Adiconsum chiede di partecipare al tavolo Governo-Abi per esaminare nel dettaglio le condizioni dell’accordo.
Da come è stato spiegato l’accordo, sembrerebbe che oltre 1 milione di famiglie avranno una riduzione del costo del proprio mutuo a tasso variabile.
Non è così.
Viene sì ridotta la rata del mutuo, ma la durata del mutuo si allunga e ciò che non si è pagato oggi, sarà pagato in futuro caricato dei relativi interessi.
L’aspetto positivo di questo accordo sta nel fatto che la banca è obbligata a rinegoziare mentre fino ad oggi, come è accaduto frequentemente, poteva non offrire la propria
disponibilità.
In questo senso, l’accordo facilita il rapporto banca-mutuatario e fissa le condizioni dell’accantonamento.
L’anno preso a riferimento è il 2006, in cui però si erano già registrati gli aumenti più rilevanti.
L’abbassamento della rata del mutuo a tasso variabile di circa 100 euro viene addebitata su un conto finanziamento. Su queste somme maturano interessi ad un tasso fisso(oggi del 5,13%) che si
cumulano nel corso degli anni fino alla scadenza del mutuo.

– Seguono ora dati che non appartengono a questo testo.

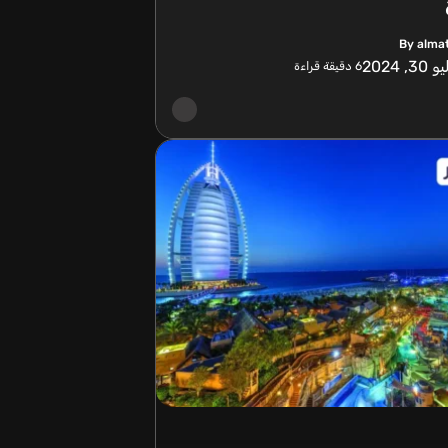
By alma
30, 2024
6
دقيقة قراءة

Il vantaggio per le famiglie è una rata del mutuo compatibile con il proprio reddito, ma ciò non comporta alcuna riduzione dei relativi interessi maturati e il pagamento di
ulteriori interessi a scadenza.
Parlare, quindi, di benefici di 800-1000 euro è assolutamente fuori luogo.
I vantaggi sembrano più per le banche che per i mutuatari.
Molti sono gli aspetti ancora da chiarire e che possono incidere sulla valutazione dell’accordo:
? la tenuta del conto finanziamento è gratuita oppure vi gravano dei costi?
? Le quote accantonate sono solo interessi o quote di capitale?
? Gli addebiti sul conto beneficiano delle detrazioni fiscali?
In caso di abbassamento dei tassi ritorno ad una bassa inflazione, il mutuatario deve aspettare a fine mutuo per estinguere il debito accumulato sul conto finanziamento?
Rientrano nell’accordo anche i mutui cartolarizzati o in sofferenza?
Per Adiconsum l’accordo risponde ad una esigenza reale, ma condizioni così rigide possono rappresentare anche un peggioramento rispetto alle rinegoziazioni individuali.
Adiconsum chiede di partecipare al tavolo Governo-Abi sia per esaminare tutte le condizioni dell’accordo nel dettaglio e soprattutto per chiedere che siano utilizzati i 20 milioni di euro
già stanziati per questo fine dalla Finanziaria, che possono alleviare i costi per le famiglie.